On the 4th of May 1822, an act of Congress made an appropriation of 100,000 dollars" for such missions to the independent nations on the American continent as the President of the United States might deem proper." In pursuance of this authority, ministers plenipotentiary were successively appointed to Colombia (R. C. Anderson, Jun., of Kentucky, 1824), to Buenos Ayres (C. A. Rodney, of New Jersey, 1824), to Chili (H. Allen, of Vermont, 1824), to Mexico (Joel Poinsett, of South Carolina, 1826). In 1825 J. M. Forbes succeeded Mr. Rodney at Buenos Ayres as a chargé.
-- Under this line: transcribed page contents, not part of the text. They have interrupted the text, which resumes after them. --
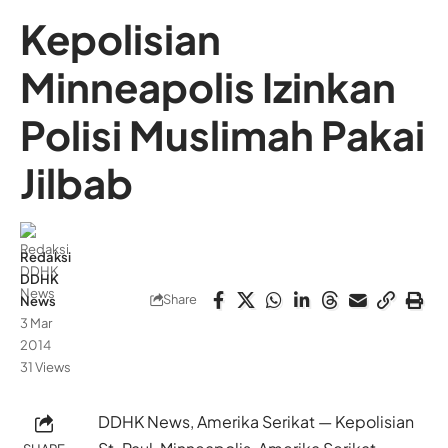
Kepolisian
Minneapolis Izinkan
Polisi Muslimah Pakai
Jilbab
Redaksi
DDHK
Share
News
3 Mar
2014
31 Views
DDHK News, Amerika Serikat — Kepolisian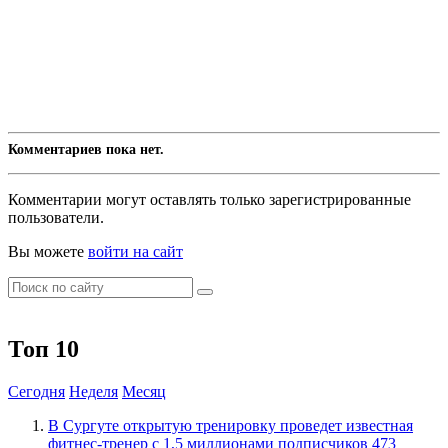
Комментариев пока нет.
Комментарии могут оставлять только зарегистрированные
пользователи.
Вы можете
войти на сайт
Топ 10
Сегодня
Неделя
Месяц
В Сургуте открытую тренировку проведет известная
фитнес-тренер с 1,5 миллионами подписчиков
473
We shall take this opportunity, also, to state that in 1824, Jose Manuel Zazoza was accredited a minister from Mexico, Jose Maria Salazar a minister plenipotentiary from Colombia, and in 1825, Antonio Jose Canas envoy and minister from Guatimala.

We are not so much struck with the length of time this revolution lasted, as with the little stability and firmness, with which it proceeded. Whether foreign nations find it for their interest to recognise a new state a lustre sooner or later, does not much signify. Old nations admit new members into the great family with jealousy. The recognition by this country was the first, but it was delayed, till not a shadow of hope for the restoration of Spanish dominion remained. The last strand had fairly parted, and it had fully ceased to be matter of doubt, whether injury was done to Spain. It is, also, evident that the success of the revolution was little retarded, or obstructed by the power of the mother country. If it did not sweep on with an easy, strong and rapid course, it is to be principally, perhaps solely, attributed to domestic and internal difficulties and obstacles.